Data to examine –
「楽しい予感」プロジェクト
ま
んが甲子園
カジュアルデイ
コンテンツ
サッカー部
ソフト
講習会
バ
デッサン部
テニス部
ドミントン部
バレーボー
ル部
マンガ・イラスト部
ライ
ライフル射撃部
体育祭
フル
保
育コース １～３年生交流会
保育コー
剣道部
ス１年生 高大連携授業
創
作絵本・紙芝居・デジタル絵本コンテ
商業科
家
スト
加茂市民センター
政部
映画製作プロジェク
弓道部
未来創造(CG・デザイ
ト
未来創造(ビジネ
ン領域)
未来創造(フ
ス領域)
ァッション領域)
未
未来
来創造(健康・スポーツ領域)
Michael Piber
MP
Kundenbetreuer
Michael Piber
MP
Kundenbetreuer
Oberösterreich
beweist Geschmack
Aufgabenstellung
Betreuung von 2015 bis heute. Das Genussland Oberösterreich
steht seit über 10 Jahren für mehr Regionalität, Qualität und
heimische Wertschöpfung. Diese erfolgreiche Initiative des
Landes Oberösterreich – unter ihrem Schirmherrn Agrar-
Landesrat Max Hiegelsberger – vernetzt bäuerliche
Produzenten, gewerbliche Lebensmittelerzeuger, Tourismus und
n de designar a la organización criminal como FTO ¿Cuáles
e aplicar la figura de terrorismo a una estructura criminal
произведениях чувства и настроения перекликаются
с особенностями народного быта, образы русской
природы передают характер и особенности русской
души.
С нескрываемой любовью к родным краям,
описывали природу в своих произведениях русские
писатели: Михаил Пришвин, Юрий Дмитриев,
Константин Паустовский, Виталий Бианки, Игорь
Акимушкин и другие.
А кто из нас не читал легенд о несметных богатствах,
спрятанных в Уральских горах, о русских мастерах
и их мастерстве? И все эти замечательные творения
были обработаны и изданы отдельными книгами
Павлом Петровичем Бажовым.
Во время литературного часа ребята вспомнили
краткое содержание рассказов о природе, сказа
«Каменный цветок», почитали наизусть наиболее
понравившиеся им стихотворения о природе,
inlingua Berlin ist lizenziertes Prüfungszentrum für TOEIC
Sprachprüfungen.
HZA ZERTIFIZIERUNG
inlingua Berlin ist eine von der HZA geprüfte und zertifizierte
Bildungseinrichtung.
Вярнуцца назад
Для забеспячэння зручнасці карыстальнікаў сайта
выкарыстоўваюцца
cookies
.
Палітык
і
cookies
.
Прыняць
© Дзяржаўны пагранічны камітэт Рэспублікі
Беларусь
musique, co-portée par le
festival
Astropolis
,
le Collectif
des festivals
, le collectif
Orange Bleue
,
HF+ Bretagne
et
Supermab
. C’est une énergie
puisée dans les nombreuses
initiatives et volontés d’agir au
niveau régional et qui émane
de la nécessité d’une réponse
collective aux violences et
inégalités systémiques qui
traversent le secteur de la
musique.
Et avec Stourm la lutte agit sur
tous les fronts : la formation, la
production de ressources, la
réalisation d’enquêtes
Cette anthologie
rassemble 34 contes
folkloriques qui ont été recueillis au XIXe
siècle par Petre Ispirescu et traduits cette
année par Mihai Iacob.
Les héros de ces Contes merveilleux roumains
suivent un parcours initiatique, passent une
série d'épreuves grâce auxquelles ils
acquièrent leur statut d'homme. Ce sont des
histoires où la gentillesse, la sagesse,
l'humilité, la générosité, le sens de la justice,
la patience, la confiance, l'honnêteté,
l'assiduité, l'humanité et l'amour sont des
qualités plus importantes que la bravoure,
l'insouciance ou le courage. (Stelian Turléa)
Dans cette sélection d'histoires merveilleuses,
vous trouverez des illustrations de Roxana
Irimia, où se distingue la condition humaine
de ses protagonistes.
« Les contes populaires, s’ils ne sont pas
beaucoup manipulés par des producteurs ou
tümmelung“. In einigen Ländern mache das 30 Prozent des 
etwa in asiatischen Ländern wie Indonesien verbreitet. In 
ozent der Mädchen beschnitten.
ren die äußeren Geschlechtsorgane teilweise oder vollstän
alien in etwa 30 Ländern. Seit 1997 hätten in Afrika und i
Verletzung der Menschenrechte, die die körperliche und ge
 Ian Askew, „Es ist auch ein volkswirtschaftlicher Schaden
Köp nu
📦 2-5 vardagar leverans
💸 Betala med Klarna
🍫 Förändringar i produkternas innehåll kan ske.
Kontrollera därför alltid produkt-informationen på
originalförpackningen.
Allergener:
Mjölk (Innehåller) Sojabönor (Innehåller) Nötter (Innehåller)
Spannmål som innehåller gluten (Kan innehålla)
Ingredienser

Aim of the exercise – Using the entries above, return each line that includes the word "etwa".

Response for this exercise –
etwa in asiatischen Ländern wie Indonesien verbreitet. In 
alien in etwa 30 Ländern. Seit 1997 hätten in Afrika und i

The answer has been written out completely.